WHAT IS NEEDED: For the entries below, repeat exactly each line starting with the one that contains "Mit unserem Newsletter" and going on through the one that contains "Einwilligung kann ich", and no others.

Saved entries:
★ ★ ★ ★ ★ ★ ★

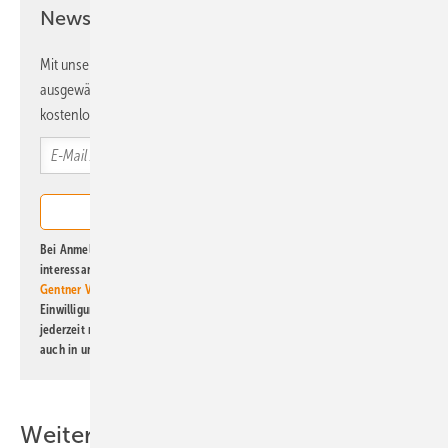
Newsletter!
Mit unserem Newsletter erhalten Sie regelmäßig von uns
ausgewählte Informationen und Neuigkeiten, gebündelt und
kostenlos direkt ins Postfach.
Bei Anmeldung zu diesem Newsletter bin ich damit einverstanden, über
interessante Verlags- und Online-Angebote
der Marken der Alfons W.
Gentner Verlag GmbH & Co. KG
informiert zu werden. Diese
Einwilligung kann ich jederzeit widerrufen und eine Abmeldung ist
jederzeit möglich. Informationen zum Umgang mit Daten finden Sie
auch in unserer
Datenschutzerklärung
.
Weitere Inhalte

★ ★ ★ ★ ★ ★ ★

WRITTEN RESPONSE:
Mit unserem Newsletter erhalten Sie regelmäßig von uns
ausgewählte Informationen und Neuigkeiten, gebündelt und
kostenlos direkt ins Postfach.
Bei Anmeldung zu diesem Newsletter bin ich damit einverstanden, über
interessante Verlags- und Online-Angebote
der Marken der Alfons W.
Gentner Verlag GmbH & Co. KG
informiert zu werden. Diese
Einwilligung kann ich jederzeit widerrufen und eine Abmeldung ist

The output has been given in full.